*WORK ITEM:*
Lines below that include the word "nopeasti" should each be copied.
·····
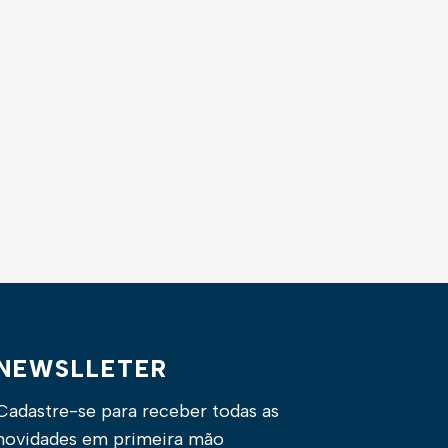
NEWSLLETER
Cadastre-se para receber todas as
novidades em primeira mão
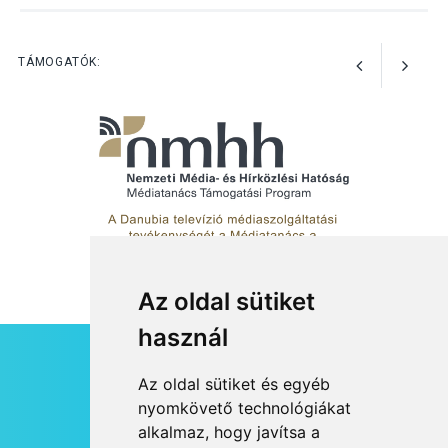
Jótékonysági
tanszergyűjtés lesz
Szigetmonostoron
TÁMOGATÓK:
Az oldal sütiket
használ
HÍRLEVÉL
Az oldal sütiket és egyéb
RSS
nyomkövető technológiákat
alkalmaz, hogy javítsa a
JOGI NYILATKOZAT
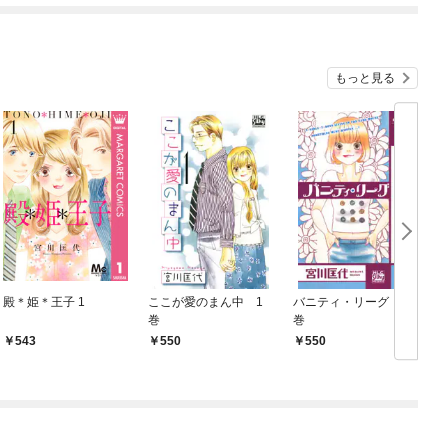
もっと見る
殿＊姫＊王子 1
ここが愛のまん中 1
バニティ・リーグ 1
巻
巻
543
550
550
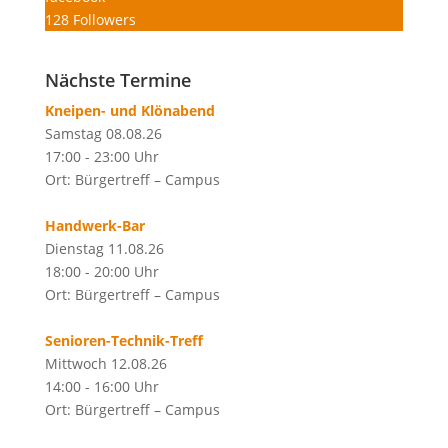
128
Followers
Nächste Termine
Kneipen- und Klönabend
Samstag 08.08.26
17:00 - 23:00 Uhr
Ort: Bürgertreff – Campus
Handwerk-Bar
Dienstag 11.08.26
18:00 - 20:00 Uhr
Ort: Bürgertreff – Campus
Senioren-Technik-Treff
Mittwoch 12.08.26
14:00 - 16:00 Uhr
Ort: Bürgertreff – Campus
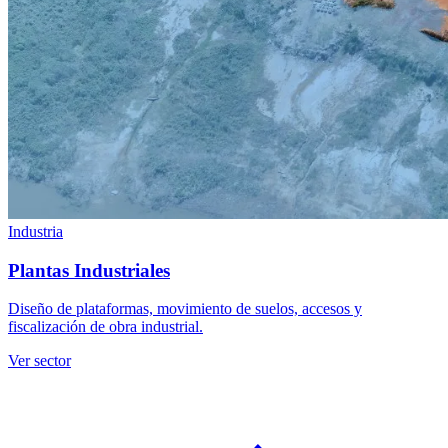
Industria
Plantas Industriales
Diseño de plataformas, movimiento de suelos, accesos y
fiscalización de obra industrial.
Ver sector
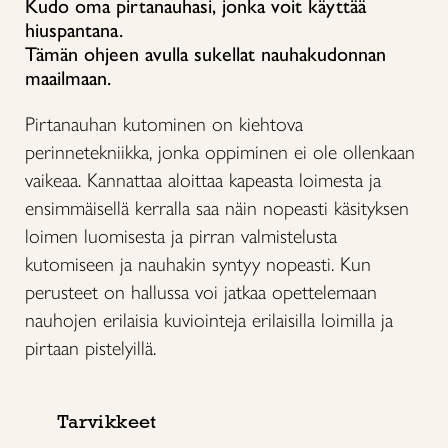
Kudo oma pirtanauhasi, jonka voit käyttää
hiuspantana.
Tämän ohjeen avulla sukellat nauhakudonnan
maailmaan.
Pirtanauhan kutominen on kiehtova
perinnetekniikka, jonka oppiminen ei ole ollenkaan
vaikeaa. Kannattaa aloittaa kapeasta loimesta ja
ensimmäisellä kerralla saa näin nopeasti käsityksen
loimen luomisesta ja pirran valmistelusta
kutomiseen ja nauhakin syntyy nopeasti. Kun
perusteet on hallussa voi jatkaa opettelemaan
nauhojen erilaisia kuviointeja erilaisilla loimilla ja
pirtaan pistelyillä.
Tarvikkeet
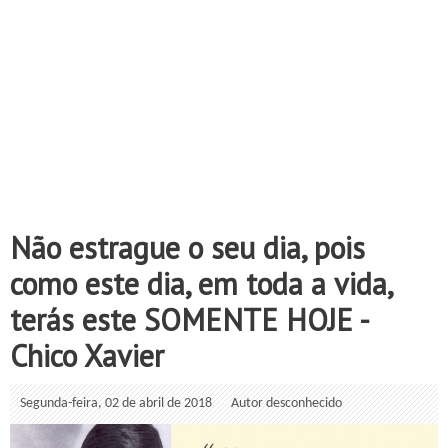
Não estrague o seu dia, pois
como este dia, em toda a vida,
terás este SOMENTE HOJE -
Chico Xavier
Segunda-feira, 02 de abril de 2018
Autor desconhecido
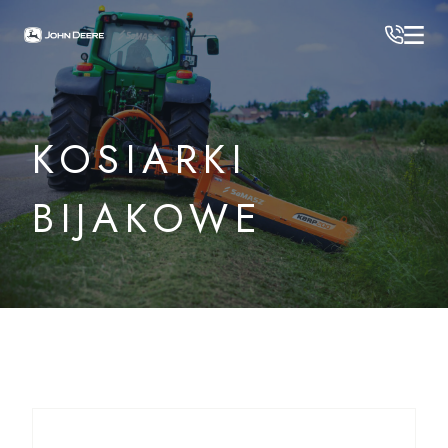
JOHN DEERE
/
Maszyny komunalne i ogrodowe
/
Osprzęt komunalny SaMASZ
/
Kosiarki bijakowe
KOSIARKI
BIJAKOWE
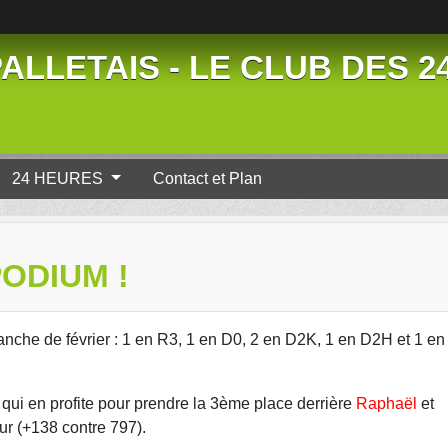
ALLETAIS - LE CLUB DES 
24 HEURES
Contact et Plan
PODIUM !
nche de février : 1 en R3, 1 en D0, 2 en D2K, 1 en D2H et 1 en
qui en profite pour prendre la 3ème place derrière
Raphaël
et
our (+138 contre 797).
·····
*TASK RESPONSE:*
ensimmäisellä kerralla saa näin nopeasti käsityksen
kutomiseen ja nauhakin syntyy nopeasti. Kun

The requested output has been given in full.